- Flag Coat of arms
- Interactive map of Gmina Komańcza
- Coordinates (Komańcza): 49°21′N 22°4′E﻿ / ﻿49.350°N 22.067°E
- Country: Poland
- Voivodeship: Subcarpathian
- County: Sanok
- Seat: Komańcza

Area
- • Total: 387.95 km^{2} (149.79 sq mi)

Population (2006)
- • Total: 5,116
- • Density: 13.19/km^{2} (34.15/sq mi)
- Website: http://www.komancza.regiony.pl

= Gmina Komańcza =

Gmina Komańcza is a rural gmina (administrative district) in Sanok County, Subcarpathian Voivodeship, in south-eastern Poland, on the Slovak border. Its seat is the village of Komańcza, which lies approximately 25 km south-west of Sanok and 76 km south of the regional capital Rzeszów.

The gmina covers an area of 455.18 km2, and as of 2006 its total population is 5,116. Ethnically the region's inhabitants include Poles, Pogorzans and Lemkos.

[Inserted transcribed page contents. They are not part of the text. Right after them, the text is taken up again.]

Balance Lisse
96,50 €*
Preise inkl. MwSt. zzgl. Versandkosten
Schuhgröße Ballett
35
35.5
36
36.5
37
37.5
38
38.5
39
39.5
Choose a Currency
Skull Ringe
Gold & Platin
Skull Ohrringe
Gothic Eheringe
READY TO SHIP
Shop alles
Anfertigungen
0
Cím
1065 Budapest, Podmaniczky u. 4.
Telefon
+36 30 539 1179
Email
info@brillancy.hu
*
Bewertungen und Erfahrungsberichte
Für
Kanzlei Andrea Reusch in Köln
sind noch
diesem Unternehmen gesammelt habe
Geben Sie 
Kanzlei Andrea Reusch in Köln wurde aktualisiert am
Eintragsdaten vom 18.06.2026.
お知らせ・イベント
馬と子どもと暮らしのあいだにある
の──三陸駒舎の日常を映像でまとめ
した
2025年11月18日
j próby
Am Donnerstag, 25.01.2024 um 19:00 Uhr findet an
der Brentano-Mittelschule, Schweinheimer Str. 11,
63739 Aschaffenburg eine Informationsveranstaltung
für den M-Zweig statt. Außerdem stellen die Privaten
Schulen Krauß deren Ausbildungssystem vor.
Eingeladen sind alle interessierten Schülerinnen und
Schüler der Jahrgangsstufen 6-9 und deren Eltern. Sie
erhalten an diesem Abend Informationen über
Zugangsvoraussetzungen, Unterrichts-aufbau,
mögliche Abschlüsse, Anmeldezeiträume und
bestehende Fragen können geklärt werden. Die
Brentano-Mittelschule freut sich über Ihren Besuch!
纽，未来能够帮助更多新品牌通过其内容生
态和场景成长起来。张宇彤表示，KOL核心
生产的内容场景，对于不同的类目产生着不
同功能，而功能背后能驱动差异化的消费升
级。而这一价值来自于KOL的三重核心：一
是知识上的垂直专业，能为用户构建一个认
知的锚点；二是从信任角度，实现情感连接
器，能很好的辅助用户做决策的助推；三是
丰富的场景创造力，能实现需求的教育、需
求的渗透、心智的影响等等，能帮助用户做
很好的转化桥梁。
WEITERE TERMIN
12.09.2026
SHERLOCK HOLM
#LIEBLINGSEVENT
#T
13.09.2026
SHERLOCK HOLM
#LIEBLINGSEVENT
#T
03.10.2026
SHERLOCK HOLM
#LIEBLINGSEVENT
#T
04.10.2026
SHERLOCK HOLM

The gmina contains part of the protected area called Cisna-Wetlina Landscape Park.

==Villages==
Gmina Komańcza contains the villages and settlements of Balnica, Banniczka, Czystogarb, Darów, Dołżyca, Duszatyn, Jasiel, Jawornik, Komańcza, Kulaszne, Łupków, Maniów, Mików, Moszczaniec, Nowy Łupków, Osławica, Polany Surowiczne, Prełuki, Radoszyce, Rzepedź, Smolnik, Surowica, Szczawne, Turzańsk, Wisłok Wielki, Wola Michowa, Wysoczany and Zawadka Morochowska.

==Neighbouring gminas==
Gmina Komańcza is bordered by the gminas of Baligród, Bukowsko, Cisna, Jaśliska, Rymanów and Zagórz. It also borders Slovakia.